$ 900 billion stimulus bill: balance sheet on checks, loans, school, vaccines …

It was a long time coming, but eventually the US Congress approved a stimulus package. help U.S. individuals and businesses cope with the lingering financial pressures caused by the coronavirus pandemic.

Congress approves back-up plan

Sunday evening, just days before many citizens celebrate Christmas a deal was reached on a $ 900 billion package. It may be less than some wanted, but after protracted negotiations that prevented more relief earlier, a confirmation vote on Monday should mean, in the words of Mitch McConnell, “more help is in. road”.
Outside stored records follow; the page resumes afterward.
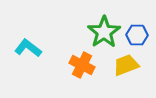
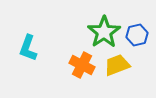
blue hexagon: rotated 15 degrees counterclockwise
cyan L-shape: rotated 108 degrees counterclockwise
yellow trapezoid: moved 9 px left
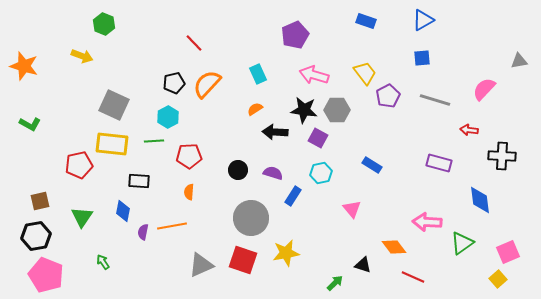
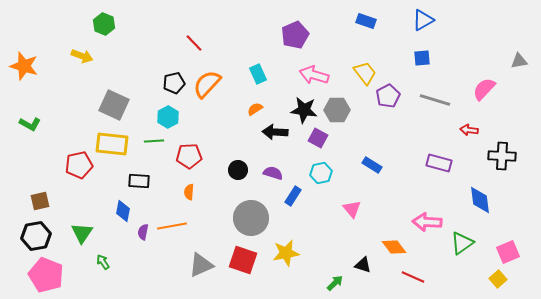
green triangle at (82, 217): moved 16 px down
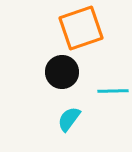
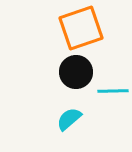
black circle: moved 14 px right
cyan semicircle: rotated 12 degrees clockwise
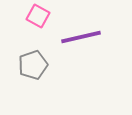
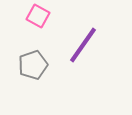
purple line: moved 2 px right, 8 px down; rotated 42 degrees counterclockwise
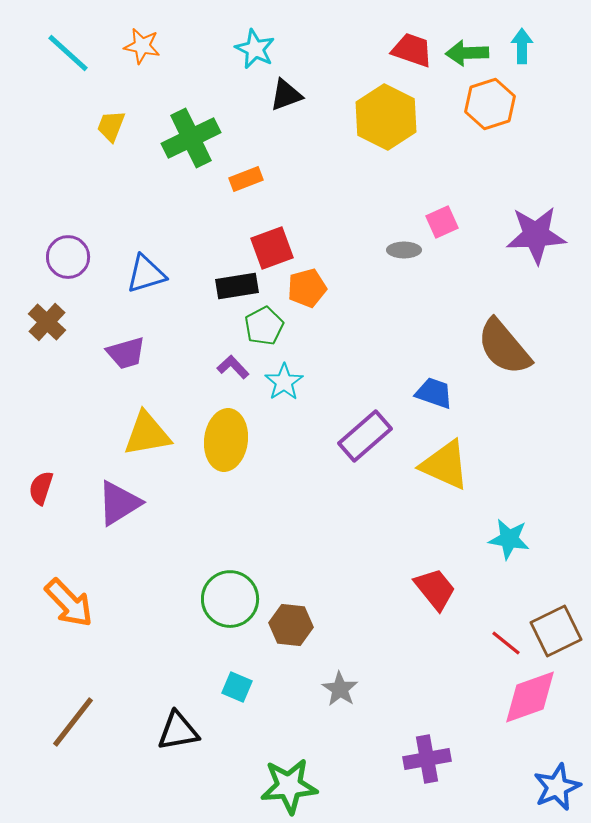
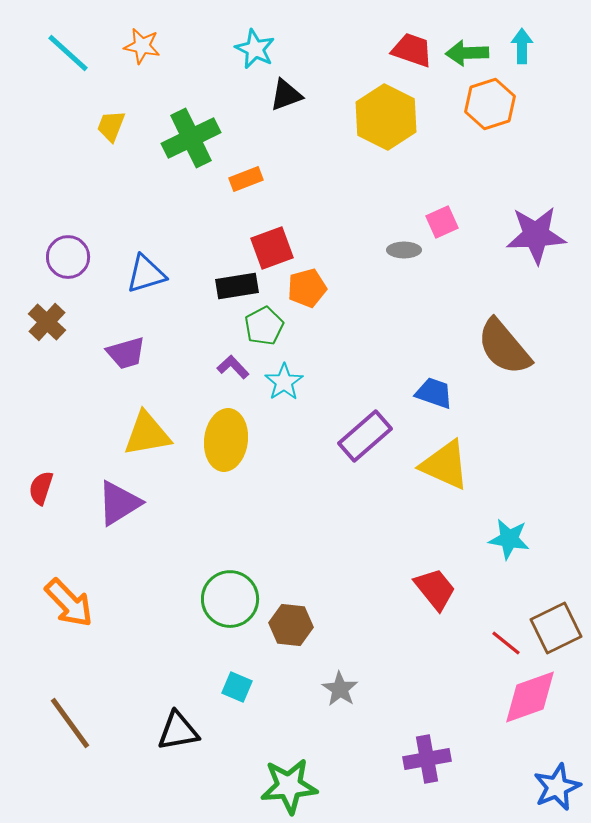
brown square at (556, 631): moved 3 px up
brown line at (73, 722): moved 3 px left, 1 px down; rotated 74 degrees counterclockwise
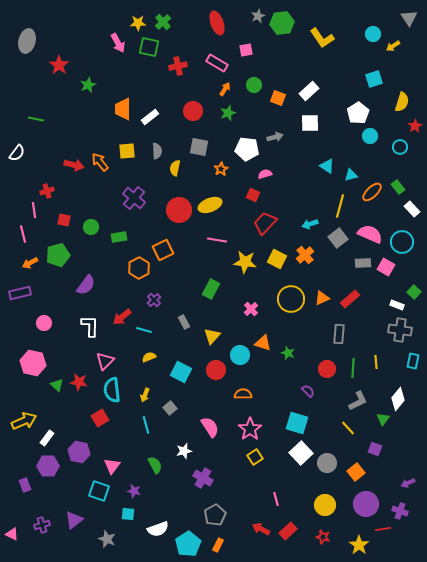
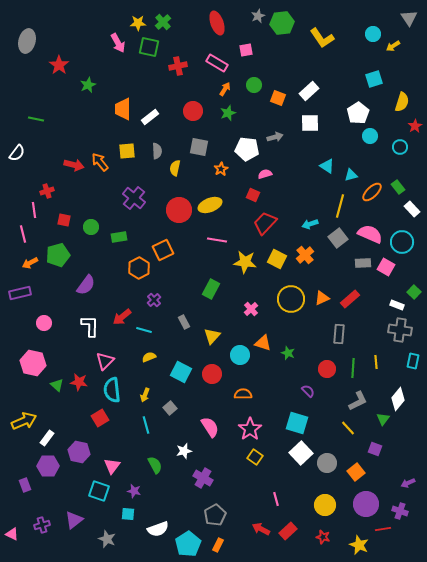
red circle at (216, 370): moved 4 px left, 4 px down
yellow square at (255, 457): rotated 21 degrees counterclockwise
yellow star at (359, 545): rotated 12 degrees counterclockwise
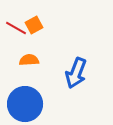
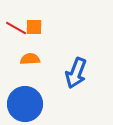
orange square: moved 2 px down; rotated 30 degrees clockwise
orange semicircle: moved 1 px right, 1 px up
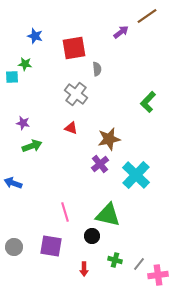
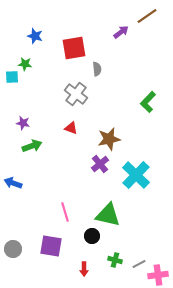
gray circle: moved 1 px left, 2 px down
gray line: rotated 24 degrees clockwise
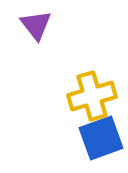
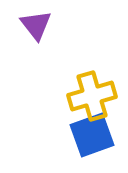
blue square: moved 9 px left, 3 px up
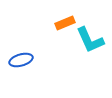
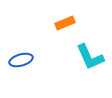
cyan L-shape: moved 17 px down
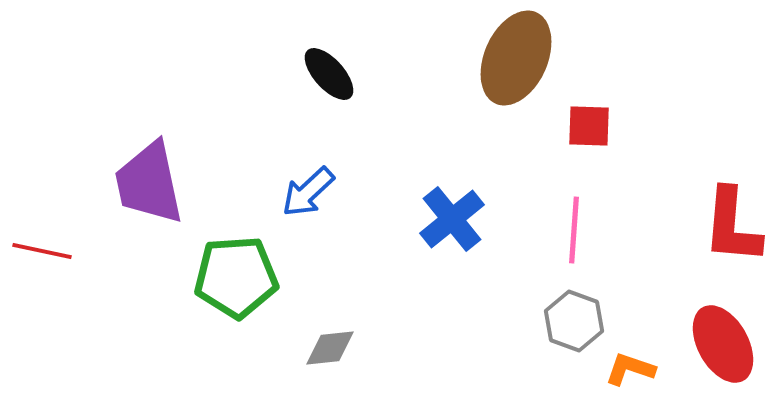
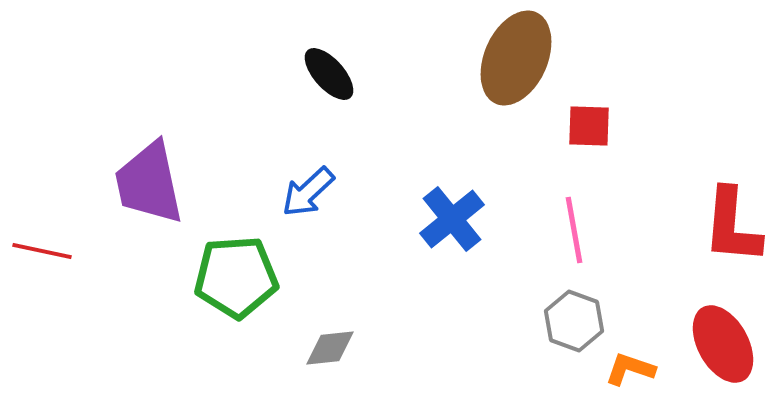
pink line: rotated 14 degrees counterclockwise
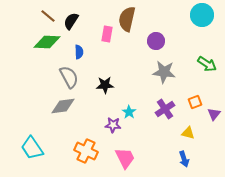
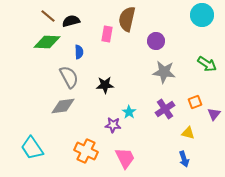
black semicircle: rotated 42 degrees clockwise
As Democratic Senate Leader Chuck Schumer said, this is another step, but it shouldn’t be the end of government support:

“After weeks of intense negotiations, we have come to an agreement on an emergency package #COVIDrelief. It will bring emergency aid to a nation in the grip of a real emergency. We must make law as soon as possible.

And then we have to do even more under President Biden. “

This last part is especially important given the growing impact of the virus across the country, which you can follow. our daily live blog.

What does the $ 900 billion package look like?

The bill is broad and includes individual payments to needy Americans, unemployment benefits, school initiatives, and funding for the development of a vaccine against covid-19, among other aspects. Based on a summary released by Speaker of the House of Representatives Nancy Pelosi and Chuck Schumer, along with other reports, here’s what’s included:

Stimulation controls

The bill includes $ 166 billion in new direct payments of up to $ 600 per adult per child, for people earning up to $ 75,000 per year and $ 1,200 for couples earning up to $ 150. $ 000 per year.

This bill extends direct payments to mixed-status households.

Unemployment benefits

$ 300 more per week for some unemployed.

U.S. Postal Service Grant

Congress agrees to convert a $ 10 billion loan approved in March into direct funding for the USPS without requiring repayment.

Payday loans

$ 284 billion for government payroll loans, including expanded eligibility for nonprofits and newspaper, TV and radio broadcasters, $ 15 billion for theaters, theaters independent and cultural institutions and $ 20 billion for targeted disaster grants

Funding of the “back to school”

$ 82 billion for colleges and schools, including upgrades to heating and cooling systems to mitigate transmission of the virus and reopen classrooms, and $ 10 billion for aid child care. Includes $ 54.3 billion for K-12 schools and $ 22.7 billion for higher education.

Depreciation of business meals

New tax relief for business meal expenses, dubbed the “three martinis” deduction.

End of surprise medical billing

Insured patients only need to pay network charges when an emergency or other problem requires them to call a medical provider who is not covered by their network.

Aid to the transport industry

$ 45 billion for transportation assistance, including $ 15 billion for US airlines for wage assistance, $ 14 billion for public transportation systems, $ 10 billion for funding national highways, $ 2 billion for airports, $ 1 billion for airlines and $ 1 billion for the Amtrak passenger railroad.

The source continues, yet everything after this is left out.